High-performance solar-blind SnO2 nanowire photodetectors assembled using optical tweezers

Abstract

One-dimensional semiconducting SnO₂ nanowires with wide bandgaps are promising candidates to build many important optoelectronic devices. Because building these devices involves the assembly of nanowires into complex structures, manipulation of the active materials needs to be done with high spatial precision. In this paper, an optical tweezer system, comprising a spatial light-modulator, a microscope, and optical elements, is used to individually trap, transfer, and assemble SnO₂ nanowires into two-terminal photodetectors in a liquid environment. After the assembly using optical trapping, the two ends of the SnO₂ nanowire photodetectors, which are connected with the electrodes, were further stabilized using a focused laser.

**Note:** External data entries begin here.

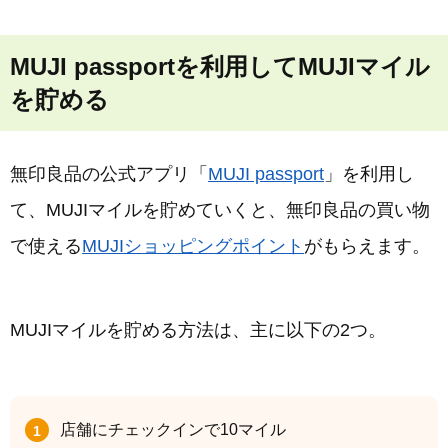
MUJI passportを利用してMUJIマイル
を貯める
無印良品の公式アプリ「
MUJI passport
」を利用し
て、MUJIマイルを貯めていくと、無印良品の買い物
で使える
MUJIショッピングポイント
がもらえます。
MUJIマイルを貯める方法は、主に以下の2つ。
店舗にチェックインで10マイル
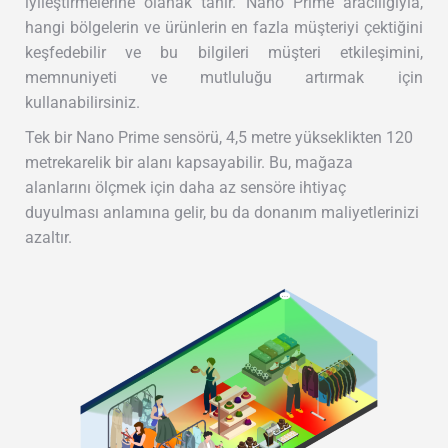
iyileştirmelerine olanak tanır. Nano Prime aracılığıyla,
hangi bölgelerin ve ürünlerin en fazla müşteriyi çektiğini
keşfedebilir ve bu bilgileri müşteri etkileşimini,
memnuniyeti ve mutluluğu artırmak için
kullanabilirsiniz.
Tek bir Nano Prime sensörü, 4,5 metre yükseklikten 120
metrekarelik bir alanı kapsayabilir. Bu, mağaza
alanlarını ölçmek için daha az sensöre ihtiyaç
duyulması anlamına gelir, bu da donanım maliyetlerinizi
azaltır.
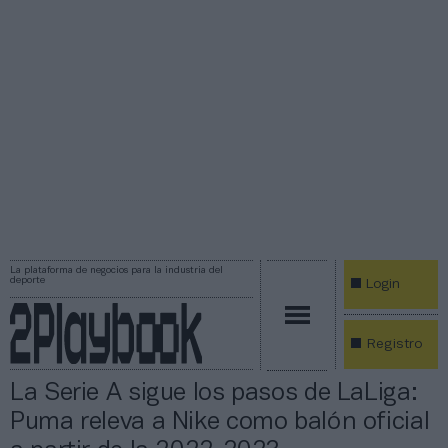
La plataforma de negocios para la industria del
deporte
Login
Registro
La Serie A sigue los pasos de LaLiga:
Puma releva a Nike como balón oficial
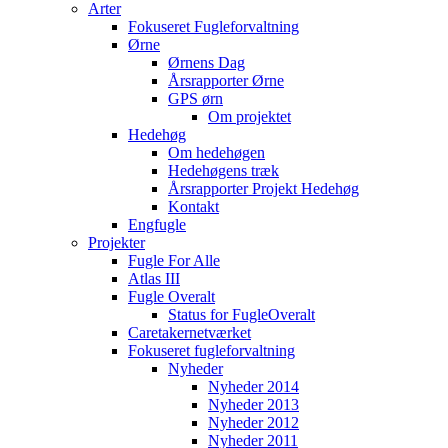
Arter
Fokuseret Fugleforvaltning
Ørne
Ørnens Dag
Årsrapporter Ørne
GPS ørn
Om projektet
Hedehøg
Om hedehøgen
Hedehøgens træk
Årsrapporter Projekt Hedehøg
Kontakt
Engfugle
Projekter
Fugle For Alle
Atlas III
Fugle Overalt
Status for FugleOveralt
Caretakernetværket
Fokuseret fugleforvaltning
Nyheder
Nyheder 2014
Nyheder 2013
Nyheder 2012
Nyheder 2011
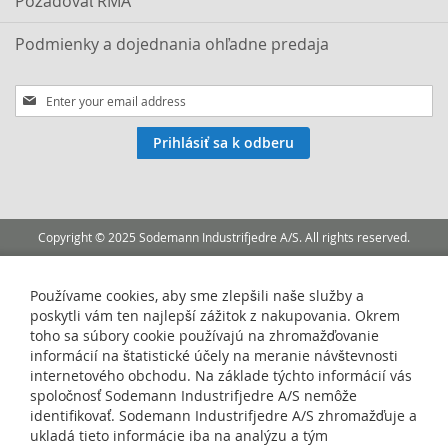
Požadovať RMA
Podmienky a dojednania ohľadne predaja
Sign
Up
for
Prihlásiť sa k odberu
Our
Newsletter:
Copyright © 2025 Sodemann Industrifjedre A/S. All rights reserved.
Používame cookies, aby sme zlepšili naše služby a
poskytli vám ten najlepší zážitok z nakupovania. Okrem
toho sa súbory cookie používajú na zhromažďovanie
informácií na štatistické účely na meranie návštevnosti
internetového obchodu. Na základe týchto informácií vás
spoločnosť Sodemann Industrifjedre A/S nemôže
identifikovať. Sodemann Industrifjedre A/S zhromažďuje a
ukladá tieto informácie iba na analýzu a tým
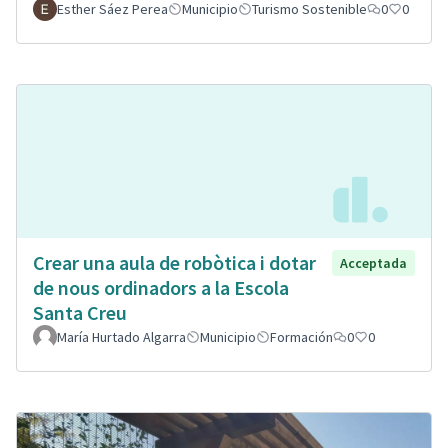
Esther Sáez Perea
Municipio
Turismo Sostenible
0
0
Crear una aula de robòtica i dotar
Acceptada
de nous ordinadors a la Escola
Santa Creu
María Hurtado Algarra
Municipio
Formación
0
0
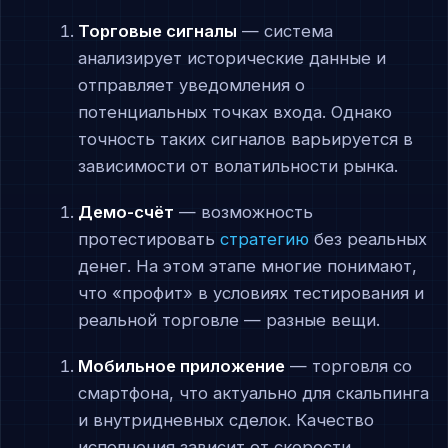
Торговые сигналы
— система
анализирует исторические данные и
отправляет уведомления о
потенциальных точках входа. Однако
точность таких сигналов варьируется в
зависимости от волатильности рынка.
Демо-счёт
— возможность
протестировать
стратегию
без реальных
денег. На этом этапе многие понимают,
что «профит» в условиях тестирования и
реальной торговле — разные вещи.
Мобильное приложение
— торговля со
смартфона, что актуально для скальпинга
и внутридневных сделок. Качество
исполнения зависит от скорости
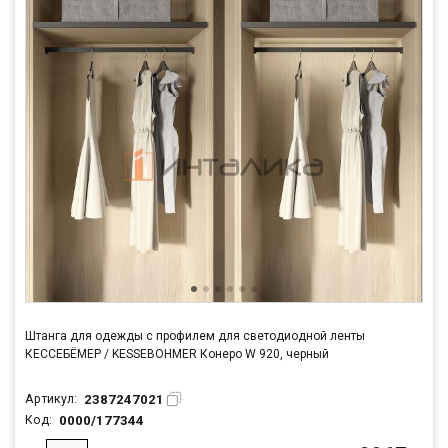
Штанга для одежды с профилем для светодиодной ленты
КЕССЕБЁМЕР / KESSEBOHMER Конеро W 920, черный
2387247021
Артикул:
0000/177344
Код:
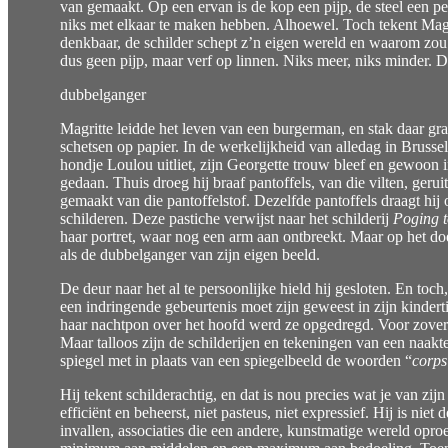
van gemaakt. Op een ervan is de kop een pijp, de steel een pen
niks met elkaar te maken hebben. Alhoewel. Toch tekent Magrit
denkbaar, de schilder schept z’n eigen wereld en waarom zou 
dus geen pijp, maar verf op linnen. Niks meer, niks minder. Da
dubbelganger
Magritte leidde het leven van een burgerman, en stak daar graa
schetsen op papier. In de werkelijkheid van alledag in Brusse
hondje Loulou uitliet, zijn Georgette trouw bleef en gewoon i
gedaan. Thuis droeg hij braaf pantoffels, van die vilten, gerui
gemaakt van die pantoffelstof. Dezelfde pantoffels draagt hij 
schilderen. Deze pastiche verwijst naar het schilderij
Poging t
haar portret, waar nog een arm aan ontbreekt. Maar op het do
als de dubbelganger van zijn eigen beeld.
De deur naar het al te persoonlijke hield hij gesloten. En to
een indringende gebeurtenis moet zijn geweest in zijn kindert
haar nachtpon over het hoofd werd ze opgedregd. Voor zover b
Maar talloos zijn de schilderijen en tekeningen van een naa
spiegel met in plaats van een spiegelbeeld de woorden “
corps
Hij tekent schilderachtig, en dat is nou precies wat je van zij
efficiënt en beheerst, niet pasteus, niet expressief. Hij is niet
invallen, associaties die een andere, kunstmatige wereld opro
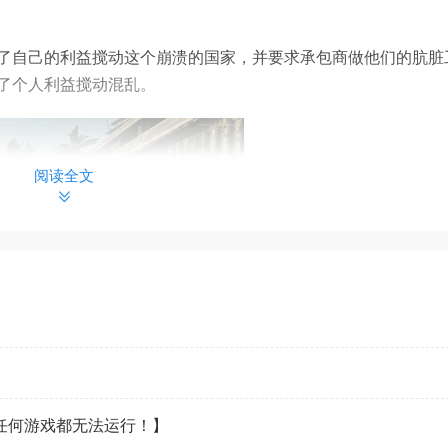
了自己的利益搅动这个崩溃的国家，并要求承包商做他们的肮脏
了个人利益搅动混乱。
阅读全文
军成功地保卫了越南免受美军的袭击。由于苏联的大力支持，越南在
看任何游戏都无法运行！】
口。然而，1990年苏联的解体让越南变得脆弱。西方的经济渗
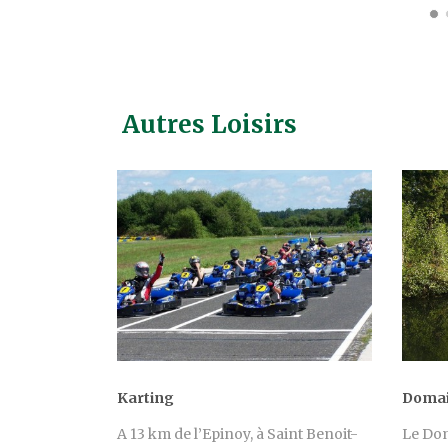
Autres Loisirs
Karting
Domai
A 13 km de l’Epinoy, à Saint Benoit-
Le Dom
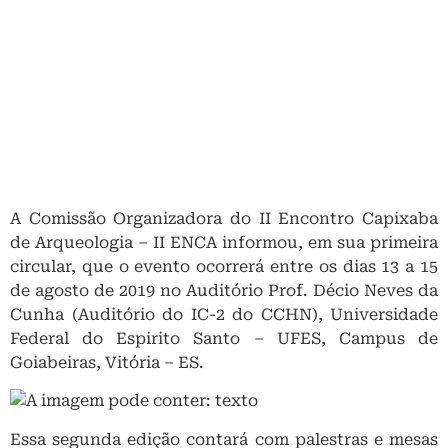
A Comissão Organizadora do II Encontro Capixaba
de Arqueologia – II ENCA informou, em sua primeira
circular, que o evento ocorrerá entre os dias 13 a 15
de agosto de 2019 no Auditório Prof. Décio Neves da
Cunha (Auditório do IC-2 do CCHN), Universidade
Federal do Espirito Santo – UFES, Campus de
Goiabeiras, Vitória – ES.
Essa segunda edição contará com palestras e mesas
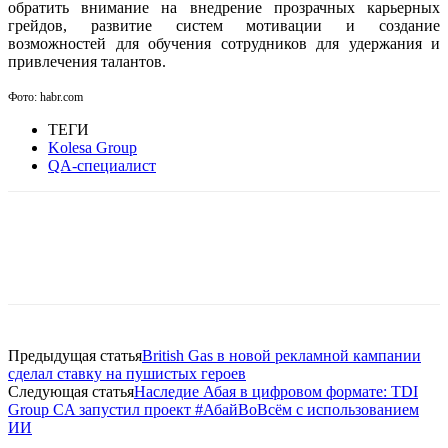
обратить внимание на внедрение прозрачных карьерных
грейдов, развитие систем мотивации и создание
возможностей для обучения сотрудников для удержания и
привлечения талантов.
Фото: habr.com
ТЕГИ
Kolesa Group
QA-специалист
Facebook
WhatsApp
Telegram
Предыдущая статья
British Gas в новой рекламной кампании
сделал ставку на пушистых героев
Следующая статья
Наследие Абая в цифровом формате: TDI
Group CA запустил проект #АбайВоВсём с использованием
ИИ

During exposure to 275 nm deep-ultraviolet light, the as-assembled photodetectors show a high I_ph/I_dark ratio of 2.99 × 10⁵, a large responsivity of 4.3 × 10⁴ A W⁻¹, an excellent external quantum efficiency of 1.94 × 10⁵, and a high detectivity of 2.32 × 10¹³ Jones. The photoresponse-speed of the devices could be improved further using passivation with a polymer. The rise and decay times are about 60 ms and 100 ms, respectively. As a result of this study, we can confirm that non-contact optical trapping can enable the construction of nanowire architectures for optoelectronic, bioelectronic, and other devices.